L’auteur n’est pas connu, l’éditeur nous est inconnu, mais ce roman récemment publié mérite d’être reconnu et apprécié pour sa qualité d’écriture et l’originalité du récit.
Alexis Ruset est agrégé de lettres, haut fonctionnaire puis cadre dirigeant. Né à Nancy, il est d’origine vosgienne. Pour ce roman, l’auteur s’est beaucoup inspiré de la vie rurale dans laquelle il a baigné durant son enfance en observant les réminiscences de la vie paysanne vécue par les anciens et les récits des veillées d’autrefois. Son ouvrage m’a évoqué les romans d’Erckmann et Chatrian. Le récit est original. Il se situe dans un endroit reculé de la France profonde au début du XXe siècle, à l’entrée de la Grande Guerre.
Dieu et Satan, c’est-à-dire le bien et le mal, se côtoient et s’affrontent, comme s’opposent, dans ce coin retiré, le médecin et le rebouteux, le vétérinaire et le guérisseur, l’instituteur et le curé, l’homme fort et le cagneux… Puis, drainant la mort, la guerre arrive au cœur de ce village frontière des Hautes Vosges. Une haine sourde livre à l’ennemi l’étrange petit homme venu de l’autre versant de la montagne, c’est-à-dire de l’Alsace alors annexée, donc allemande. Laid et difforme, cet étranger au village n’était pas accepté.

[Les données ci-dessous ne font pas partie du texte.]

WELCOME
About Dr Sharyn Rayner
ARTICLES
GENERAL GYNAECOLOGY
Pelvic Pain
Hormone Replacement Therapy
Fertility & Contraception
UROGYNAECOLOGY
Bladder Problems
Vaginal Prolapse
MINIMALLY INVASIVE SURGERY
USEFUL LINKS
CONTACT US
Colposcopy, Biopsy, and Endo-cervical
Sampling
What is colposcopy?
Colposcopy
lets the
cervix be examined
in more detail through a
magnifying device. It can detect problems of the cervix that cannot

Seul le forgeron, haute figure au caractère bien marqué, dominant par sa force et son caractère l’assemblée des médiocres, protégeait le curieux petit bonhomme. Dans le récit, quelques belles figures de femmes aimantes et effacées émergent pourtant de ce monde rude et sans pitié. La guerre marquera la fin d’une époque, héritière des siècles d’habitudes. Des blessures dans la chair et des douleurs morales profondes naîtra pourtant une vie nouvelle. La mort n’aura pas le dernier mot et la vie renaîtra purifiée par un nouvel amour.
Bref, malgré la rudesse de certaines situations, cet ouvrage présente des pages riches de sentiments profonds, admirablement décrits. Les chapitres nous offrent des rebondissements inattendus. La haine envers un personnage qui n’est pas comme tout le monde est compensée par l’affection pudique de quelques autres. Mort où est ta victoire, car une fois de plus, malgré tout, la vie est renaissante.
Alexis Ruset, Pour que la mort ne crie pas victoire, Editions Zinedi, 2017, 216 pages, 19 euros.